Once you find the line with "Opinión (706, 588)" in the data that follows, repeat it and every line after it exactly, through the line with "Reseña (614, 588)".

Exercise material:
%%

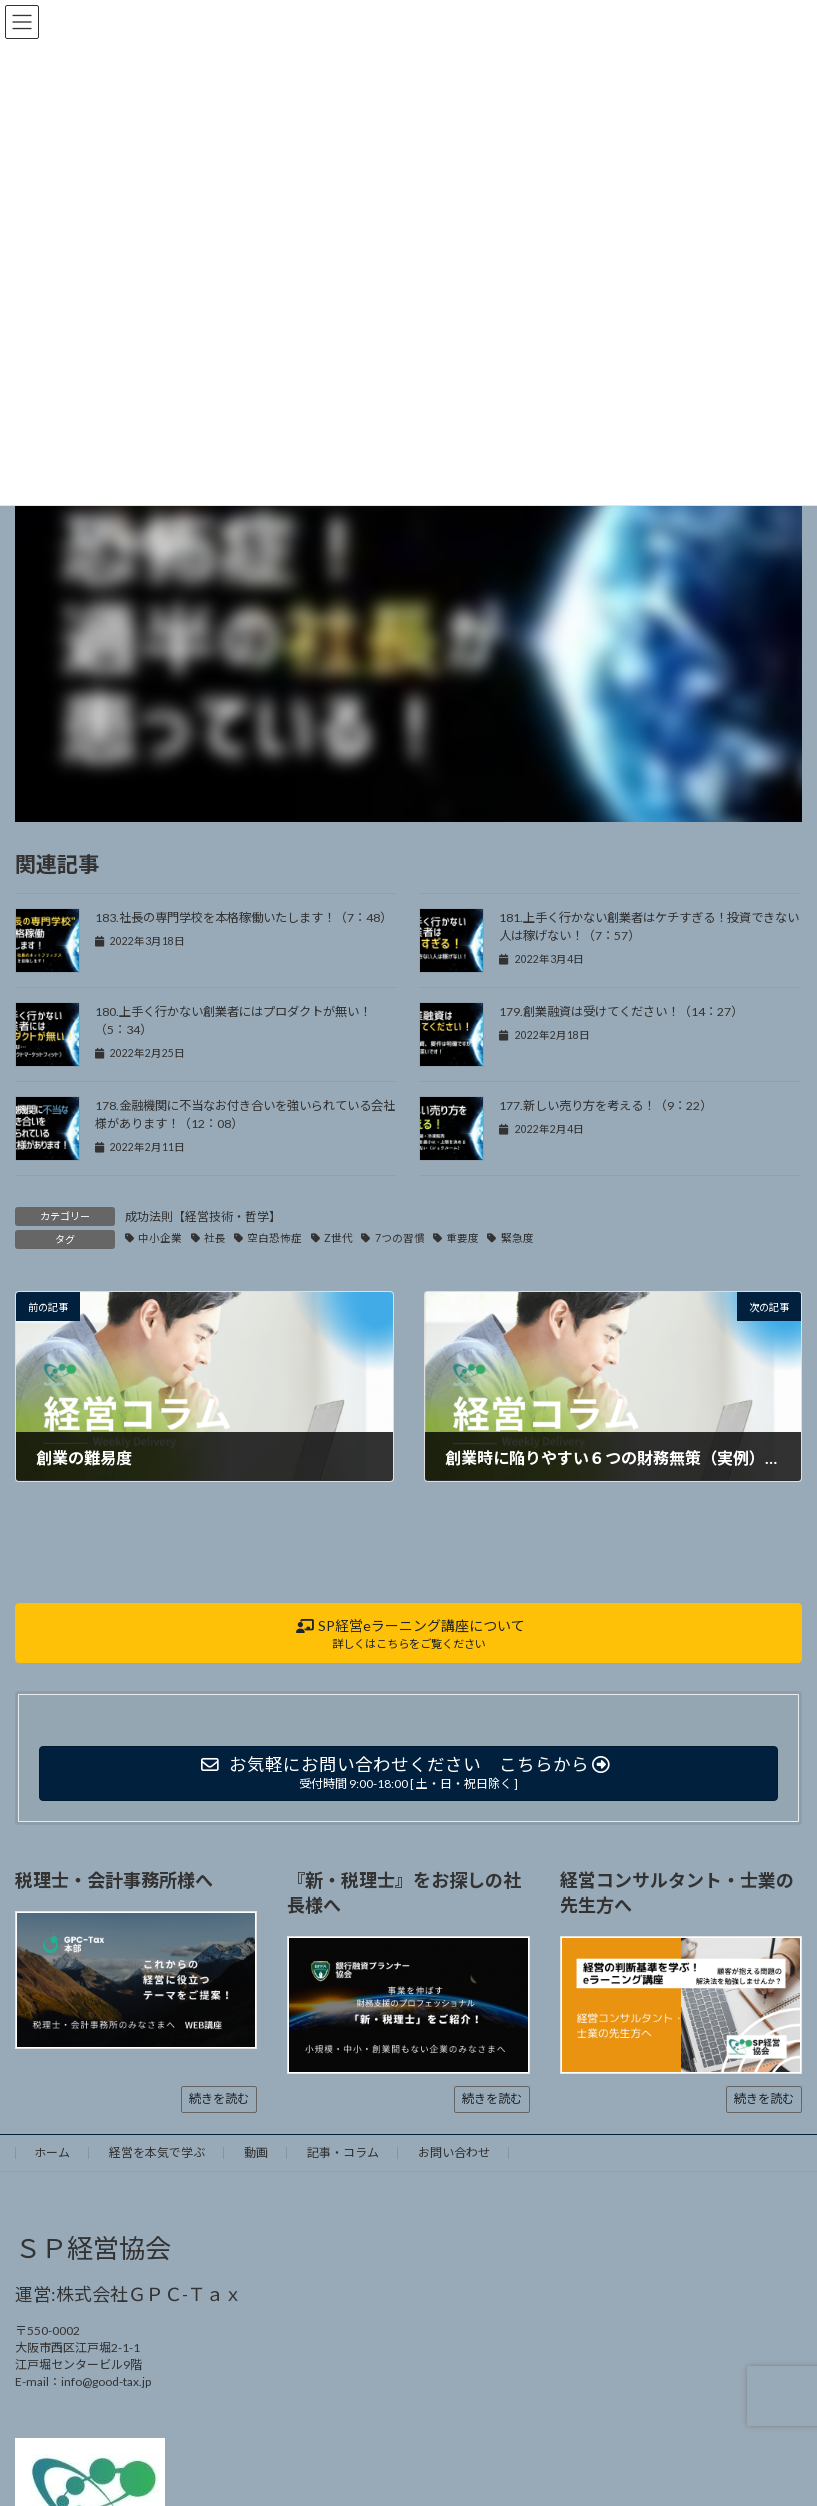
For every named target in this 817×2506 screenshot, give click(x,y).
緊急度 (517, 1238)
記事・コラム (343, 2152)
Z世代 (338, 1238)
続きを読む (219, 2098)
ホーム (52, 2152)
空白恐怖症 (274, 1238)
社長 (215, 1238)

%%
%%

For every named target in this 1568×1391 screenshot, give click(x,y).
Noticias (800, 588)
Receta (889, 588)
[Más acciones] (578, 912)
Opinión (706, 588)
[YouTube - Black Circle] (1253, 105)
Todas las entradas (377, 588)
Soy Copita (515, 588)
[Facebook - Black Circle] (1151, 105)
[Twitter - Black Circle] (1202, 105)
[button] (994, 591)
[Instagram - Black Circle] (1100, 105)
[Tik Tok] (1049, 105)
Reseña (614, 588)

%%
%%

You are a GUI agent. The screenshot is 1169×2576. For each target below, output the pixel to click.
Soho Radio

%%

Completed task:
Opinión (706, 588)
[YouTube - Black Circle] (1253, 105)
Todas las entradas (377, 588)
Soy Copita (515, 588)
[Facebook - Black Circle] (1151, 105)
[Twitter - Black Circle] (1202, 105)
[button] (994, 591)
[Instagram - Black Circle] (1100, 105)
[Tik Tok] (1049, 105)
Reseña (614, 588)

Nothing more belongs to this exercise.